• **Task description**:
Every line of the listing below should be written out exactly, minus its pictures.

_ _ _ _ _ _ _

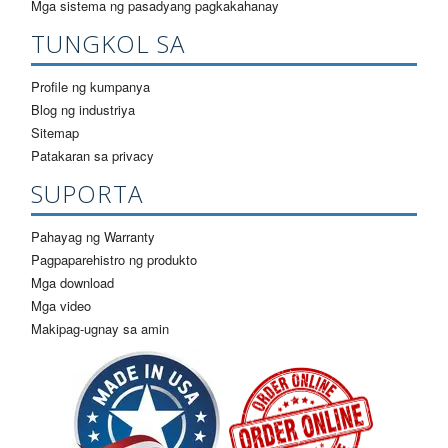
Mga sistema ng pasadyang pagkakahanay
TUNGKOL SA
Profile ng kumpanya
Blog ng industriya
Sitemap
Patakaran sa privacy
SUPORTA
Pahayag ng Warranty
Pagpaparehistro ng produkto
Mga download
Mga video
Makipag-ugnay sa amin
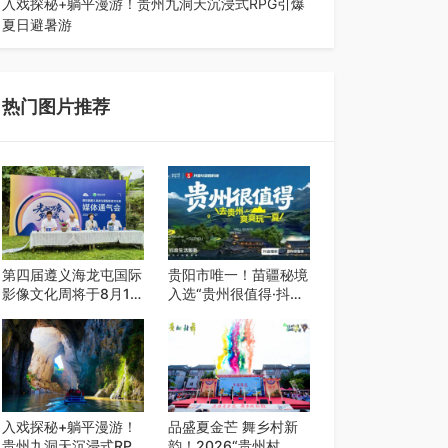
入戏探秘+躺平漫游！贵州九洞天沉浸式RPG引爆
夏日避暑游
入伏后的贵州，清凉依旧。而在毕节深处的九洞天
景区，贵州首个水上喀斯特沉浸式RPG…
热门图片推荐
第四届遵义海龙屯国际
贵阳市唯一！苗疆秘境
影像文化周将于8月15
入选“贵州很值得·抖音
日开幕
心动目的地”世遗地图
——来贵阳，必赴一场
秘境之约
入戏探秘+躺平漫游！
品盛夏金芒 舞乡村新
贵州九洞天沉浸式RPG
韵！2026“贵州村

_ _ _ _ _ _ _

• **Solved exercise**:
Mga sistema ng pasadyang pagkakahanay
TUNGKOL SA
Profile ng kumpanya
Blog ng industriya
Sitemap
Patakaran sa privacy
SUPORTA
Pahayag ng Warranty
Pagpaparehistro ng produkto
Mga download
Mga video
Makipag-ugnay sa amin
入戏探秘+躺平漫游！贵州九洞天沉浸式RPG引爆
夏日避暑游
入伏后的贵州，清凉依旧。而在毕节深处的九洞天
景区，贵州首个水上喀斯特沉浸式RPG…
热门图片推荐
第四届遵义海龙屯国际
贵阳市唯一！苗疆秘境
影像文化周将于8月15
入选“贵州很值得·抖音
日开幕
心动目的地”世遗地图
——来贵阳，必赴一场
秘境之约
入戏探秘+躺平漫游！
品盛夏金芒 舞乡村新
贵州九洞天沉浸式RPG
韵！2026“贵州村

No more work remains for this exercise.